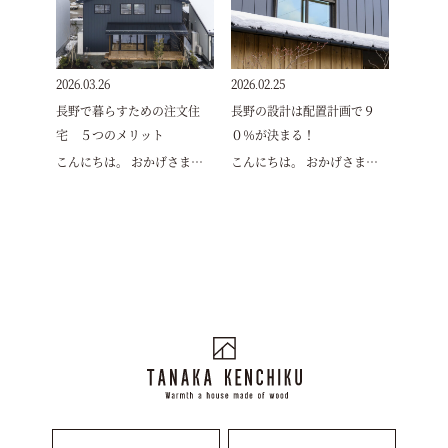
2026.03.26
2026.02.25
長野で暮らすための注文住
長野の設計は配置計画で９
宅 ５つのメリット
０％が決まる！
こんにちは。 おかげさま…
こんにちは。 おかげさま…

★ ★ ★

- **WORK ORDER**: Word for word, print out all of the records above; pass over the pictures.

- **RESULT**:
2026.03.26
2026.02.25
長野で暮らすための注文住
長野の設計は配置計画で９
宅 ５つのメリット
０％が決まる！
こんにちは。 おかげさま…
こんにちは。 おかげさま…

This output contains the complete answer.